Easter Sunday

Lectionary 1st Reading Psalm 2nd Reading Gospel
Anglican lectionary
Acts 10: 34 - 43
118: 1 - 2, 14 - 24
1 Corinthians 15: 1 - 11
John 20: 1 - 18
Catholic lectionary:
1 Corinthians 5: 6 - 8
Mark 16: 1 - 7
First Reading – Acts 10: 34 -43

Acts 10 is a special passage as it is the first explanation of the Gospel to the Gentiles.

The book of Acts can be seen as the telling of the story of Acts 1:8 in which Jesus tells the disciples that they will receive the Holy Spirit from on high and they will be witnesses to Jesus in Jerusalem, all Judea and Samaria, and to the ends of the earth.

From this point we then have the wonderful events of Pentecost and then the expansion of Acts 1:8. So, chapters 1-7 show the Gospel going to the Jews and Acts 8 is the intermediate part with the Samaritans.

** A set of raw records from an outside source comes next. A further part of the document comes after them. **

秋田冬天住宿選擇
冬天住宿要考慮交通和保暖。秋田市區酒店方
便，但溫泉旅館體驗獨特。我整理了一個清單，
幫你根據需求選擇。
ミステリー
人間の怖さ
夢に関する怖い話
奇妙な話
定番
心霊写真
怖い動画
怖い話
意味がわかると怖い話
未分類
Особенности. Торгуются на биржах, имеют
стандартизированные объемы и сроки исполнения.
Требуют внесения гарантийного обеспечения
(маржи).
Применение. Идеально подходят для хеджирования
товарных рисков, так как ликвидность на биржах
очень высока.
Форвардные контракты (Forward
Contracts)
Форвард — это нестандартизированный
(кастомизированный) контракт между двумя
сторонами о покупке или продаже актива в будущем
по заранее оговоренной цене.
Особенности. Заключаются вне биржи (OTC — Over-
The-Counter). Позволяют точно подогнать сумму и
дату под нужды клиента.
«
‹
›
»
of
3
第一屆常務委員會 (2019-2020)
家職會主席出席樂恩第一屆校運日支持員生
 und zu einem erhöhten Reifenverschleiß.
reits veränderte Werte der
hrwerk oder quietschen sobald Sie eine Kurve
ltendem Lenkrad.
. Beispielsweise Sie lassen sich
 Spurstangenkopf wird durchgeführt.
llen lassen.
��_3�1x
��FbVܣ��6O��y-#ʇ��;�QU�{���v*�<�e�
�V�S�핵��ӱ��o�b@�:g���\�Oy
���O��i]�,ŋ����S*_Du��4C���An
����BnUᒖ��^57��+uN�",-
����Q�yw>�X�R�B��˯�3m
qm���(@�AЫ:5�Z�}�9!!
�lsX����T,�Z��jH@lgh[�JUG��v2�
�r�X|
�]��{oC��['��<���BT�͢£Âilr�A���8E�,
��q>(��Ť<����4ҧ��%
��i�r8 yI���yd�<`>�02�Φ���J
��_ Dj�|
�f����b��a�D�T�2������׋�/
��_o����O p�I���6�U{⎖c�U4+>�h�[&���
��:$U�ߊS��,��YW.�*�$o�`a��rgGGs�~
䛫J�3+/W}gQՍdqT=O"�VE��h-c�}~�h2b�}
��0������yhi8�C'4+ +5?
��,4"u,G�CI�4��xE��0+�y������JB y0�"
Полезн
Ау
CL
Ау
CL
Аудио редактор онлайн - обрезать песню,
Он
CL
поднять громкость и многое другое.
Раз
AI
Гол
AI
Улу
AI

Then in Acts 9, we have the conversion of Saul/Paul, ‘the apostle to the Gentiles’, and from then we see the Gospel moving out to the Gentiles and spreading out.

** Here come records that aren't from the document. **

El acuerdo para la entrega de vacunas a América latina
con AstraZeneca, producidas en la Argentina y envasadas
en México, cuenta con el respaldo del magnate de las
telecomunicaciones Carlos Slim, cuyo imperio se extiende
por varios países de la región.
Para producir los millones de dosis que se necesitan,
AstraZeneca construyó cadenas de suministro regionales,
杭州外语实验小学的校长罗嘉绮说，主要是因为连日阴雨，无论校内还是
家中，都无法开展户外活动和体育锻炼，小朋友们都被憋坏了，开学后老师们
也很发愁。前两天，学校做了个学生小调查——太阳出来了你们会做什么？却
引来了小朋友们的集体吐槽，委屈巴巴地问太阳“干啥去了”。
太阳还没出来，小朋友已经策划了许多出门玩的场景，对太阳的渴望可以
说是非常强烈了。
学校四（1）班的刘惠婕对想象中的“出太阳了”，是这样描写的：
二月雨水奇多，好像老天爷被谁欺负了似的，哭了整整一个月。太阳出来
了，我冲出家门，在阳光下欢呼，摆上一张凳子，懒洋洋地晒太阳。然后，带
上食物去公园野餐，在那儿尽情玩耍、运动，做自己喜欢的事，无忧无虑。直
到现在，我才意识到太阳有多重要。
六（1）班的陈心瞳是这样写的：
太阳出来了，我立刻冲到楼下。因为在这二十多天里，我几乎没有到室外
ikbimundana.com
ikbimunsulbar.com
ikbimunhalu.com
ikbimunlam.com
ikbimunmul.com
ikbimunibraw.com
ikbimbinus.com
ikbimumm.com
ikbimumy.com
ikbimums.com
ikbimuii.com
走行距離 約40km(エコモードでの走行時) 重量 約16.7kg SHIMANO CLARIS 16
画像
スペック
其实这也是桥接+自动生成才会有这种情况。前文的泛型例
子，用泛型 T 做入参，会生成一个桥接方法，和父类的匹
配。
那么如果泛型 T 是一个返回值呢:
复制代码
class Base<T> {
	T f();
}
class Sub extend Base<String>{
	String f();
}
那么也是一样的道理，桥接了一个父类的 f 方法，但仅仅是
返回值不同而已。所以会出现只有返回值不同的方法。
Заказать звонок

Acts 10 then, with its declaration of the story of Jesus to the Gentiles, demonstrates the radical ethnic inclusivity of the Gospel. This is such an important message for us in today’s world where we see huge divisions and conflicts between races and tribes. Easter Sunday is a day for us to proclaim that Jesus died and was raised to new life for all people no matter what their ethnicity, and it is a day for us to commit ourselves to living that out in our own lives.

Remember that the Gospel simply means ‘good news’. We are to be good news and to share the good news with all people – the good news is that no one is excluded.

Psalm – 118: 1-2, 14-24

This fabulous psalm gives us reason to rejoice and celebrate this Easter Sunday!

We celebrate the mightiness of our God and the strength of God’s ‘right hand’. God is not a feeble god – our God is one in whom we can put our trust and rely on. And yet he is also a God who loves us. God is not just a strong mighty warrior to be feared: God is also a God who is close to us.

This is a theme we see throughout the Scriptures – if you wanted to go wider you could draw on Job 38/39 where we have the power of God in creation and then the intimacy of God bending down to watch the doe give birth to her fawn. It is something to be celebrated that God is both powerful and loving.

Verse 24 links to Jesus and, in Matthew 21:24 we see Jesus using this verse to refer to himself (and you can also see this verse referred to in Mark 12, Luke 20, Acts 4, 1 Pt 2). He is the one who is rejected and crucified, but now God has raised him from the dead and made him the ‘cornerstone’, the key and foundational stone. The cornerstone was the big stone placed first in a building from which everything else was built. Jesus is indeed the foundation of the Church who holds all things together (as we read in Colossians 1).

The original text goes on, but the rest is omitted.